Stupid Radio Tricks

#1
Thought I would start a thread about cool things to do with your radios.

First thing I would start with is APRS;

http://www.findu.com/cgi-bin/find.cgi?call=KI6AZC

I have my VHF unit hooked up to my GPS unit so that I can broadcast my position using APRS. This goes into a digipeater with an Internet link and you can track where I am on the web.

Useful if you have a group backcountry. If they are all running APRS, you can keep tabs on everyones location!

It also allows you to send packets across. If someone's position shows up on your gps, you can send them a text message via your radio.

You can also send out an emergency alert if needed.

What's your favorite SRT?
 

goodtimes

Expedition Poseur
#2
My favorite "SRT" is turning it on. Sometimes, if I feel froggy, I'll go as far as picking up the mic (actually, I have to pull it down....) and talk for a few seconds. Thats about it for me....

to be honest, if I had to go outside right now and set the radio up to use a repeater....I couldn't do it.
 

flyingwil

Supporting Sponsor - Sierra Expeditions
#3
:victory: That is freaking sweet... I need to learn about the 2m a bit more.

Could you do that in Mexico too?
 
#6
Chris and I have the same Garmin GPSMAP 276c unit that will plot the position of other APRS stations whose position information has been received by your station. It's not really useful on a day-to-day basis, but it is a fun toy when you're in the middle of nowhere, or wheelin' with friends with similar setups. Not all ham rigs will support this out of the box. In fact, the only two that support APRS from the factory are the Kenwood TM-V700A mobile and D7A handheld rigs. Others can be adapted to do it with more hardware, a laptop and other software, but it's pretty neat to plug my Garmin into the Kenwood and have APRS going in seconds. :victory:

I suppose it is also nice for seeing who out there could give you a hand if cell phone reception was down or other conditions prevent you from reaching help by other means. Most hams are, like Chris pointed out, obsessed with emergency preparedness and helping other hams, so it's reassuring when you're out in the boonies and see an APRS station waypoint pop up on the GPS screen.
 
#7
asteffes said:
Others can be adapted to do it with more hardware, a laptop and other software, but it's pretty neat to plug my Garmin into the Kenwood and have APRS going in seconds. :victory:
Very cool! I remember reading a post on this new technology a while ago. It certainly has its uses :)
 

k6uk

Adventurer
#8
More on APRS

APRS is also used a lot by disaster communications volunteers etc.
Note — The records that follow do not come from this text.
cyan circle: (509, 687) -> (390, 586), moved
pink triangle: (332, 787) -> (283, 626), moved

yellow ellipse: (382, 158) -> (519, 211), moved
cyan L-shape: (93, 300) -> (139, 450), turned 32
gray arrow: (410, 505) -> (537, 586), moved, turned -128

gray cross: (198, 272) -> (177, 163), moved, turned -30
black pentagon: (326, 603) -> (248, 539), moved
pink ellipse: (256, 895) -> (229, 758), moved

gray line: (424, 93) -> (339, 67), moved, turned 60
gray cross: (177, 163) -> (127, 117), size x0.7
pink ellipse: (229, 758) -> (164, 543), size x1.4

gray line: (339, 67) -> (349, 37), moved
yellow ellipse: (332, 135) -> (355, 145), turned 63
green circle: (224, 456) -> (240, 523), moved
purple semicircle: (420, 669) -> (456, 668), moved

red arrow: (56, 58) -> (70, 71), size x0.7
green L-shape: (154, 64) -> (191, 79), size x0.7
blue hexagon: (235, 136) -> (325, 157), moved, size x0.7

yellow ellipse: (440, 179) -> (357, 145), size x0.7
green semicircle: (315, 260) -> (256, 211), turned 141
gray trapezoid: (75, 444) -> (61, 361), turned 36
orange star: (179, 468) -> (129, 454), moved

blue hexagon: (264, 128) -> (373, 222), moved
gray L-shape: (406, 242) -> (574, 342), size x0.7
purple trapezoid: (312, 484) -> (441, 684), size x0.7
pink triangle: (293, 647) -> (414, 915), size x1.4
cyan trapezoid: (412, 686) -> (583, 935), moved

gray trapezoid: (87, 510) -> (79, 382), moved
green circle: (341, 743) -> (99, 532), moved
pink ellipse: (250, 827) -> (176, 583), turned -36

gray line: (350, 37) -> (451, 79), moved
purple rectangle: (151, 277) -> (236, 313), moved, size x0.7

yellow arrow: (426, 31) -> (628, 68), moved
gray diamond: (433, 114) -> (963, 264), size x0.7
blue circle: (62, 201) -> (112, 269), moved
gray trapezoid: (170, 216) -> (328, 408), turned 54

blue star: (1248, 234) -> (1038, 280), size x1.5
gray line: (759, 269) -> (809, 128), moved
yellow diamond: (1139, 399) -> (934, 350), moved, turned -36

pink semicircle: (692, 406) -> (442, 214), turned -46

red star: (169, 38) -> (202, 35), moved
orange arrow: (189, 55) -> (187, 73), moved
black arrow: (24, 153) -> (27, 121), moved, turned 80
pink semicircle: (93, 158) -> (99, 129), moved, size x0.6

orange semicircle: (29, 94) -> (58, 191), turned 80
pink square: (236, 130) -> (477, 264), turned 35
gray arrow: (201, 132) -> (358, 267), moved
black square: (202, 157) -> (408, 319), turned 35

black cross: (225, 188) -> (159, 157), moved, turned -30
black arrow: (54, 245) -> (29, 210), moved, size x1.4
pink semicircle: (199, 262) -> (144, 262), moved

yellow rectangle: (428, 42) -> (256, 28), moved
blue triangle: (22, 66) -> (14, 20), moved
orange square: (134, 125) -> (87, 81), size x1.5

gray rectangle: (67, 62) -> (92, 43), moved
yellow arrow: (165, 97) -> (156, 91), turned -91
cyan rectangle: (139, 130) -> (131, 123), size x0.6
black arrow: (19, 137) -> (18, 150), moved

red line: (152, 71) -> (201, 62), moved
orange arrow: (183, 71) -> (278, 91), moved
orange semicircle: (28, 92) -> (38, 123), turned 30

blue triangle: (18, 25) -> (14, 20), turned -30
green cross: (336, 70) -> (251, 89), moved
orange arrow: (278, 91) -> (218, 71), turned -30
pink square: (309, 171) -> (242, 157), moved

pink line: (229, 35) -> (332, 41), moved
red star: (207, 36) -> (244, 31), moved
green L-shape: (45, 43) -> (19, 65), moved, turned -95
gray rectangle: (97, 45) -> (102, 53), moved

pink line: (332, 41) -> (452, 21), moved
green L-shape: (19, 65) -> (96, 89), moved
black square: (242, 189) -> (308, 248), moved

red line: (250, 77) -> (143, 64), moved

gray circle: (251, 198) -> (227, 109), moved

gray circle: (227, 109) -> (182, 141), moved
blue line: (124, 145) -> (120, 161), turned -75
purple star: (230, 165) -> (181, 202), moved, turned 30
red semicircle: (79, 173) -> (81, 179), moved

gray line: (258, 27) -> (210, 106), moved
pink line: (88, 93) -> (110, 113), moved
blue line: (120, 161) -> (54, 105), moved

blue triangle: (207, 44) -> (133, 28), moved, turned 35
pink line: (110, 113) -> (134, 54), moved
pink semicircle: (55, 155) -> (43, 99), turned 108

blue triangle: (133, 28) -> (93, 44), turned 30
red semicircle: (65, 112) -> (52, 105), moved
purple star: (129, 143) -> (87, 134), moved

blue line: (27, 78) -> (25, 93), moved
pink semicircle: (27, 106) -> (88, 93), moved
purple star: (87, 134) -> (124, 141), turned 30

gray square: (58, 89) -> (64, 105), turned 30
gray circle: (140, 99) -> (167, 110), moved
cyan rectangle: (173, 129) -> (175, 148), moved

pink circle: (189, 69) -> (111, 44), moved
It's a good way of keeping track of units.

Also - I haven't experimented with it, but there is HF APRS - which could be interesting for reporting positioning information when further out, or at sea etc.

-Mike
K6UK
 
#9
So I get back from my NV trip, and I am driving to the park to walk the dog and I notice that there is a APRS message on my radio.

The message is from the day before, when we were out on the Como trail. One of the messages(out of 3, all from a ham in Minden) says 'Boy, You are really out in the boonies!!'(that coming from a local)

Unfortunately, I didn't respond at the time because my mind was on other things(like getting unstuck!).

Back in January I was at Cal4wheel winterfest. While we were waiting for the jeeps to get unstuck, I was trading APRS messages with friends in the Bay area.
 

DaveInDenver

Expedition Leader
#11
goodtimes said:
to be honest, if I had to go outside right now and set the radio up to use a repeater....I couldn't do it.
That's one great thing about radios made in the last several years...Auto Repeater! Spin the tuning dial to where repeater outputs should be, push the button and the radio will mostly likely have already figured out input offsets for you.
 
#13
DaveInDenver said:
That's one great thing about radios made in the last several years...Auto Repeater! Spin the tuning dial to where repeater outputs should be, push the button and the radio will mostly likely have already figured out input offsets for you.
On the way back from NV I was scanning stations and happened upon the El Dorado County ARES Net. I was able to do a tone scan to figure out what PL they were using. It was pretty cool not having to look it up.

The tone scan in addition to the auto offset make the repeater thing a lot easier.